Geçmişe bakarak öngörülerde bulunamazsınız. Bütün takımlar gruptan çıkmak için mücadele ediyor. Grubun şu anki gidişatında Real'in de bizim de eleme turuna gitmek için puana ihtiyacı var. Gerçekten iki müthiş maç olacağına şüphe yok. Dürüst olmak gerekirse çok iyi hissediyorum. Kulübüm ve takım arkadaşlarım beni ikinci kaptan seçtiği için çok gururluyum. Kaptanımız Selçuk İnan ama o oynamadığı zaman ben kaptanlık bandını takıyorum. İkimiz de 2011'de Galatasaray'a geldik, birbirimizi iyi tanıyoruz. Elbette takım kaptanlığı birçok şeyi de beraberinde getiriyor ama dürüst olayım hem kulüp hem de takım arkadaşlarım benim için işleri kolaylaştırıyor.

"Godin ve Lugano idolüm"

Bu kolaylıkların yanında bir yabancı oyuncu olarak takımının kaptanı olmak da, tamamen farklı bir kültürden biri
olarak beni fazlasıyla gururlandırıyor. Büyük yıldızlarla beraber oynama şansım olduğu için minnettarım. Onlardan çok şey öğrendim. Kaptanım olsunlar ya da olmasınlar. Ama en çok beraber vakit geçirdiğim oyuncular milli takımdan Diego Lugano ve Diego Godin oldu. Onlardan çok şey öğrendim. Milli takımdaki genç oyuncu olarak onlar benim idolüm, ülkedeki futbol anlayışını değiştiren oyunculardı. Herhalde idol belirleyecek olsam bu iki ismi söylerim.
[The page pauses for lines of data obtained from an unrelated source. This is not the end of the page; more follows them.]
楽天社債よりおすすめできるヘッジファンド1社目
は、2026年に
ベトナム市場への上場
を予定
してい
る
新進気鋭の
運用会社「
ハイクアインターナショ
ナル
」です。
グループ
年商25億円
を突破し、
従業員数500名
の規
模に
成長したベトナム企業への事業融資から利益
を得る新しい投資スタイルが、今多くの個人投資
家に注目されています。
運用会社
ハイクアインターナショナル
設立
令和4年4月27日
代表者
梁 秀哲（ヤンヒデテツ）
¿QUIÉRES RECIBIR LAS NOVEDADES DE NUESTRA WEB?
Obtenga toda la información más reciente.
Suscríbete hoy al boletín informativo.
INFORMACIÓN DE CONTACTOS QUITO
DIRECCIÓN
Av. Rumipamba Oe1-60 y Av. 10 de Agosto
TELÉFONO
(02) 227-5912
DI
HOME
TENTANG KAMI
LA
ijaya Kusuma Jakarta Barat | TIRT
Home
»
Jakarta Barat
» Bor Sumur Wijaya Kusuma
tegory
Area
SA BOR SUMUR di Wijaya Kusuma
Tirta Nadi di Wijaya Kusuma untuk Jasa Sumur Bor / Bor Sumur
"Benim için kulübüm yuva gibi."

Benim için kulübüm yuva gibi. Sekiz yıldır buradayım ve dürüst olayım burada çok rahatım. Birçok farklı deneyim elde ettim, buraya çok alıştım ve hala tam olarak öğrenemediğim bir dile adapte oldum. Kişisel nedenlerden Türkçe öğrenemedim ama burada evimde gibi hissediyorum. İnsanar da gerçekten müthiş. Lazio - Roma derbisi oynama şansını yakaladım ve buradaki büyük derbiyle kıyaslanamaz bile. Türkiye'deki insanlar için futbolun anlamı, oyunun kendisi, atmosferi, statlardaki atmosfer gerçekten büyük, gerçekten üzerinizde baskı hissediyorszunuz.
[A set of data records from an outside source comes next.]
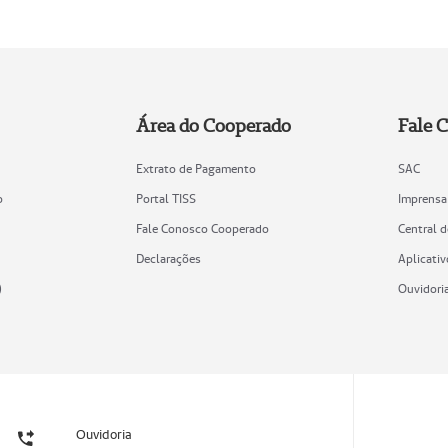
Área do Cooperado
Fale 
Extrato de Pagamento
SAC
o
Portal TISS
Imprensa
Fale Conosco Cooperado
Central 
Declarações
Aplicativ
)
Ouvidori
Ouvidoria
Ne zaman evimizde oynasak sahada bir kişi fazla gibi hissettiğimizi hep söylerim. Bu bir gerçek. Elbette şüphesiz formayı giydiğimiz her maçta en oyunumuzu oynama gerektiğini biliyoruz. Çünkü neredeyse ülkenin yarısı kazanmamızı istiyor ve bizi destekliyor. Son yıllarda Türkiye'de çok başarılıyız. 14 kupa kazandık ki çok önemli ve bence insanlar buna biraz alıştılar ve ama her büyük takımda, büyük kulüpte bu baskı var. Her zaman kazanmanız gerekiyor. Dürüst olayım, ilk yıllat zordu. Birbirimize takım olarak çok destek vermiştik. Felipe Melo, Riera, Ujfalusi, Elmander ve Baros gibi oyuncularla beraber oynadığım için çok minnettarım.

Hepsi harika oyunculardı. Keza Eboue de... Hiç kimseyi atlamak istemem. Ama biz o dönem hep birbirimize destek olduk ve beraber vakit geçirdik. Çünkü başka bir ülkeden, kültürden geldiğin zaman başlangıçta işler gerçekten zor oluyor.  Zamanla çevreni tanıdıkça ve futbol dışından insanlarla tanıştıkça her şey kolaylaşıyor. Ailenle birlikte her şey değişiyor ama buradaki ilk yıllarım gerçekten zordu.